Директором классических опер он не стал, "Жизнь за царя" не поставил, но увертюрой не раз дирижировал во время своих безостановочных кружений по соединенному королевству. Постепенно он перестал рассчитывать на чудо и налег на черную работу, не отказываясь даже от самых скудных предложений. Многое было трудно толстому забалованному человеку, которому во время оно послеобеденную трубку готовили трое, один набивал, другой подавал, третий подносил огонь. Трудно и непривычно было одеваться самому, еще труднее обуваться, мешал необъятный живот, не перегнуться через него. Он возил с собой серебряную ложку от столового сервиза и с ее помощью, вслепую, задыхаясь, хватаясь за сердце, в несколько заходов заправлял стопу в ботинок. Он научился крепко спать в убогих номерах дрянных гостиниц, пронизанных звуками пивного веселия, бильярдной игры, ругани и драк, научился есть в дешевых харчевнях, а то и вовсе обходиться без еды, довольствуясь чашкой чая или кружкой портера, научился вышагивать длинные английские версты-мили на своих тяжелых контуженых ногах, научился стелить и разбирать постель, подметать пол, научился ладить с грубыми, небрежными, зачастую неквалифицированными английскими музыкантами и даже пробуждать в них искру божью. Чужая увлеченность заразительна, а князь во всех своих мытарствах не только не охладел к музыке, а полюбил ее еще с большим пылом. Его странно умиляло, что такое нежное, сердечное занятие служит для пропитания его семьи. Это не унижало музыку, напротив, открывало ее жизненную серьезность: она была нужна людям, и за нее платили, как за хлеб и молоко.
Он исполнял любую музыку, репертуар его был огромен, но охотнее всего русских композиторов, особенно своего кумира Глинку. Если у него оказывалось время подготовить хор, - а князь научился это делать с быстротой, поражавшей знатоков, - он давал концерты старинной и современной народной песни и приучал английскую публику к незнакомым созвучиям. Постепенно импресарио стали все чаще приглашать его для исполнения именно русской музыки, от которой прежде шарахались.
Сам князь вроде бы не догадывался, что служит большому культурному делу приблизить Европу к постижению русской сути через музыку. Он просто зарабатывал на жизнь. Ну а в приверженности к отечественной музыке столь же мало его заслуг, как в дарованном природой цвете глаз или волос. Не заносясь высоко, не ведая о своей миссии, князь вместе с тем ощущал происшедшую в нем перемену и радовался ей. Он писал Рахманинову: "Я теперь стал человеком! И я так увлекся моим положением, что если бы теперь я должен был не жить для труда и не трудиться для жизни - положение мое было бы невыносимым. Сожалею, что только тридцати шести лет попал в эту школу, а не шестнадцати, чувствую, что был бы и человек недюжинный".
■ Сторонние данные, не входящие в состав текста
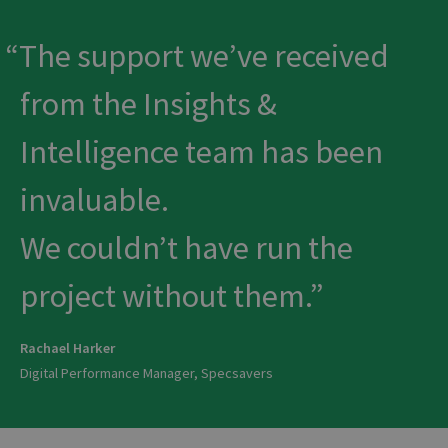
The support we’ve received
from the Insights &
Intelligence team has been
invaluable.
We couldn’t have run the
project without them.
Rachael Harker
Digital Performance Manager, Specsavers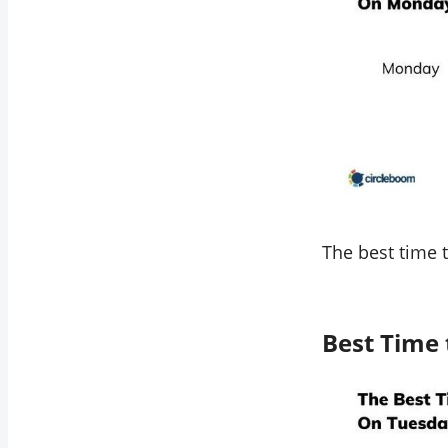
The best time 
Best Time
Он и стал недюжинным человеком, но не замечал этого - с ростом души и таланта пришла скромность.
Он придавал своим концертам политическую окраску. Всякий раз исполнялись либо "Вальс Герцена", либо "Кадриль Огарева", либо "Симфония освобождения". Герцен упоминает об этом в "Былом и думах", но, вновь охваченный недоброжелательством к князю, добавляет, что, видимо, Голицын чарует москвичей (писалось уже после возвращения князя на родину) этими пьесами, которые ничего не потеряли при переезде из Альбиона, кроме собственных имен - они могли легко перейти в Potapoff вальс, Mina вальс и Komissaroff партитур. Яд герценовского остроумия в том, что Потапов был шефом жандармов, главноначальствующим III Отделения, а до того преемником Муравьева-Вешателя в Вильно, ему принадлежат знаменитые слова: "Никогда, никому, ни в чем в жизни моей я не верил и никогда не имел повода в том раскаяться"; что касается Комиссарова, то этот расторопный мещанин отвел карающую руку Каракозова, за что был объявлен народным героем и возведен в дворянское достоинство; ну, а Мина Буркова - любовница графа Адлерберга, министра императорского двора, негодяя и сердечного друга Александра II. Жестоко пошутил Искандер, и зря. Не переименовывал Голицын ни вальса, ни кадрили, ни симфонии, но последняя вспышка герценовского гнева объясняется тем, что Голицын по доброй воле запросился на родину. Герцену, человеку борьбы, человеку остросоциальному, это было непонятно и отвратительно, тем более что Голицыну пришлось обратиться с прошением на высочайшее имя, и хотя он сделал это с достоинством, Герцен счел его поведение отступническим, чтобы не сказать предательским.